Related Expertise: Biopharma
By Alexandra Teixeira, John Wu, Meghan Luchi, Brendan Smith, and Michael Choy
For biopharma companies moving into gene therapy, the scientific hurdles are only the beginning. Challenges related to pipeline development, platform selection, manufacturing, and reimbursement will be barriers as big as or bigger than biology. Even the largest and most sophisticated companies should undertake a thorough assessment of the strategies and investments that will be necessary before they enter what promises to be a very different type of health care marketplace. Based on our work with leading pharma and biotech companies, this article offers reflections on navigating the emerging gene therapy landscape.

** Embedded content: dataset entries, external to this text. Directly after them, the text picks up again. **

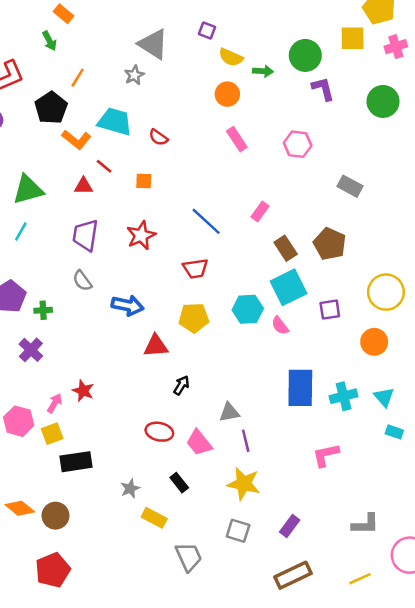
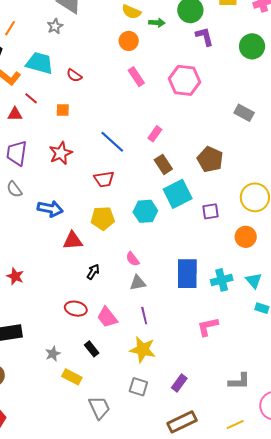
pink hexagon: (298, 144) -> (185, 80), size x1.4
gray rectangle: (350, 186) -> (244, 113), moved
brown rectangle: (286, 248) -> (163, 164), moved
pink semicircle: (280, 326) -> (133, 259), moved
gray triangle: (229, 412) -> (138, 283), moved

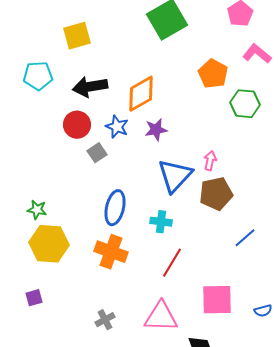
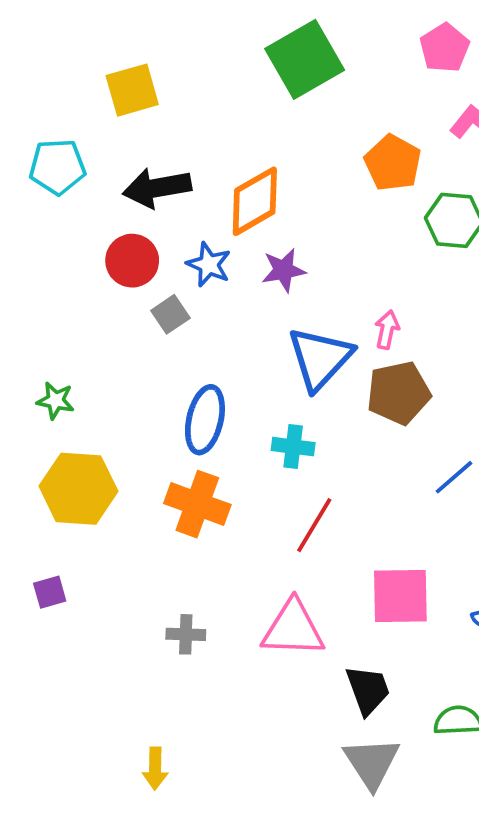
green star: (37, 210) -> (55, 401), moved
gray cross: (105, 320) -> (186, 634), turned 30

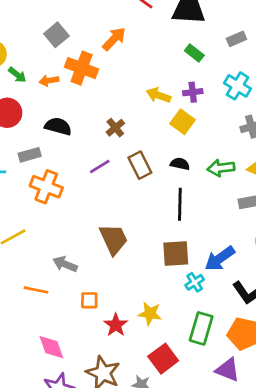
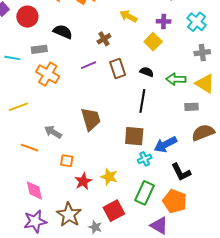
yellow arrow: (158, 95) -> (128, 16), moved

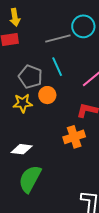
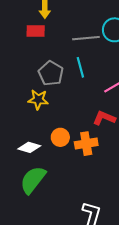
orange circle: (47, 95) -> (60, 137), moved

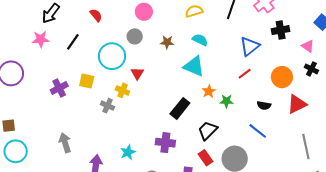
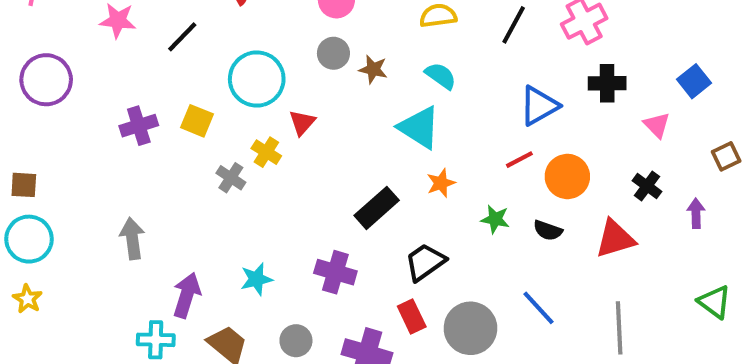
gray circle: (135, 36) -> (333, 53), moved
black cross: (311, 69) -> (647, 186), moved
orange circle: (282, 77) -> (567, 176), moved
green star: (226, 101) -> (495, 219), moved
blue line: (258, 131) -> (538, 308), moved

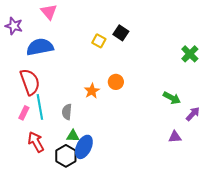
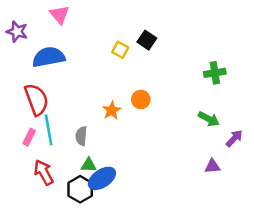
green cross: (190, 54) -> (215, 73), moved, turned 36
blue ellipse: (84, 147) -> (102, 178), turned 30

After early gene therapy setbacks, including the death of Jesse Gelsinger in 1999 from an experimental treatment, recent advances are generating substantial excitement and activity. The reasons are both clinical and commercial. Gene therapy is delivering a step change in patient outcomes and, for some, the difference between life and death. (See “Defining Gene Therapy.”) There is also significant commercial potential for pharma companies, biotech firms, and contract service providers. Recent approvals and new treatment launches, including those of Luxturna for inherited retinal disease (Spark Therapeutics, US approval 2018), Zolgensma for spinal muscular atrophy (Novartis, US approval 2019), and Zynteglo for transfusion-dependent beta-thalassemia (Bluebird Bio, Europe approval 2019), have demonstrated that the theoretical can become actual. With many other treatments in clinical trials, including 75 new trials started in 2018, the FDA says it expects to approve new gene and cell therapy products at a rate of 10 to 20 per year by 2025. (See Exhibit 1 and “Many Exciting New Therapies Are in the Home Stretch.”)
Gene therapy is an umbrella term that encompasses many different treatments that can be subcategorized by type of therapeutic strategy and/or delivery mechanism:
Gene therapy can be delivered via viral or nonviral delivery methods. The most common viral methods are AAVs and lentivirus. Nonviral methods include lipid nanoparticles, gene gun, and exosomes.
The pace of gene therapy development is accelerating. Among the many companies with new treatments that are already approved or in late-stage clinical trials are the following:
Multiple factors combine to distinguish gene therapy from more conventional treatments. One is the nature of the conditions being treated: they are typically rare diseases that are debilitating and often terminal, and many have no other effective treatments. Gene therapies offer the potential for cures by delivering a functional gene to a cell, overcoming the underlying genetic defect. A second key difference is an accelerated product life cycle. Once the initial universe of patients suffering from a particular condition is treated, the market can shrink quickly, putting a high premium on speed and creativity in clinical and regulatory approaches and on replenishment of the pipeline. (See Exhibit 2.) Third, manufacturing technologies are immature. Developers of new therapies must build manufacturing capabilities and establish a robust supply chain before coming to market. Fourth, sustainable reimbursement models are challenging to establish for treatments with very high upfront costs when life-saving or life-changing long-term benefits have yet to be proven. (As the $2.1 million price tag of Zolgensma shows, upfront costs can run well into the millions of dollars.)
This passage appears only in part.